Entre Siem Reap et Phnom Penh, après avoir parcouru 72 km dans la journée, nous nous arrêtons dans un petit village, décidés de nouer contact avec des locaux et d’essayer de planter la tente dans leur jardin. Le hasard nous conduit chez une famille composée d’une grand-mère, de sa fille et de ses trois enfants, un garçon et deux filles. Tant bien que mal, nous réussissons à peu près à leur faire comprendre qui nous sommes et ce que nous faisons. La grand-mère accepte de nous accueillir et à partir de là, nous nous prenons au jeu de vivre comme eux. Nous nous douchons à la mode cambodgienne, nous cuisinons et mangeons ensemble, et finalement il est hors de question que nous dormons dehors dans notre tente, nous sommes invités à l’intérieur de chez eux pour y passer la nuit. Ce moment et cet échange nous touchent beaucoup et c’est avec les larmes aux yeux que le lendemain matin nous nous remettons en chemin. Nous nous sommes rendus compte que c’est très frustrant de ne pas se comprendre, la barrière de la langue est pesante et nous freine dans le fait de dormir chez l’habitant.
La campagne cambodgienne reste authentique, assez rurale et agricole. Nous traversons à perte de vue des tapis de rizières, des champs de cocotiers et de palmiers à sucre. Il est fréquent de croiser sur notre route des charrettes tirées par des énormes bœufs ou buffles, nous voyons tous les jours des paysans travaillés sur leur parcelle de terre, minutieux et soucieux de leur récolte. Dans chaque ville et village, les cambodgiens possèdent leur maison généralement sur pilotis pour échapper aux inondations de la mousson, un jardin avec un petit potager, et quelques animaux comme des poules, des canards, des vaches, des cochons,… Ils essaient d’être au maximum indépendants pour minimiser les dépenses. Leur moyen de transport le plus répandu est le “2 roues”, motorisé ou pas. Mobilettes et vélos ont le monopole sur les routes cambodgiennes. Dans les grandes villes comme la capitale et les coins touristiques, il y a bien sûr tuk-tuk, taxi, bus et pour les plus riches, le 4×4.
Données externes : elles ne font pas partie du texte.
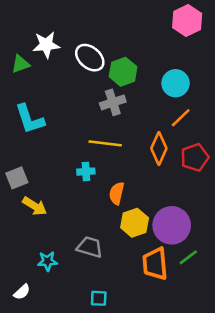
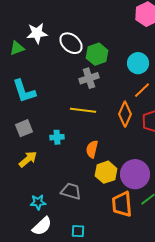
cyan cross: (86, 172) -> (57, 137), moved
gray square: (17, 178) -> (24, 128), moved
yellow arrow: (35, 206) -> (28, 159), turned -72
white semicircle: (22, 292) -> (42, 226), moved, size x1.5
Contrairement aux autres continents, les rencontres avec des cyclo-randonneurs en Asie sont plutôt rares pour nous. Sur Siem Reap, nous avions eu l’occasion de croiser sur un marché un couple de français également en tandem. Mais celle qui nous marquera pour le Cambodge, ce sera la rencontre avec Julie et Pierre. Deux jours avant d’entrer dans la capitale, nous tombons sur un autre couple de français voyageant depuis une année et utilisant un drôle de moyen de locomotion : des vélos couchés. Nous restons ensemble quasiment 10 jours. C’est sur Phnom Penh d’ailleurs que nous partageons le plus notre expérience, nos opinions, nos rêves, nos projets,… Nous ne bougeons pas de la capitale durant 7 jours, confortablement installés dans une petite Guest House, et nous profitons pour faire nos différents visas pour les prochains pays, notamment, en ce qui nous concerne, celui du Vietnam que nous ne pouvons pas obtenir à la frontière. Nous prenons du bon temps, nous visitons légèrement la ville et surtout nous nous reposons, car la chaleur nous accable. Ce que nous retenons de Phnom Penh… En réalité, pas grand’chose. Pour une fois, cette capitale ne porte pas beaucoup d’intérêt, selon nous. Quelques rues et marchés, les quais, le musée du génocide des Khmers Rouges,…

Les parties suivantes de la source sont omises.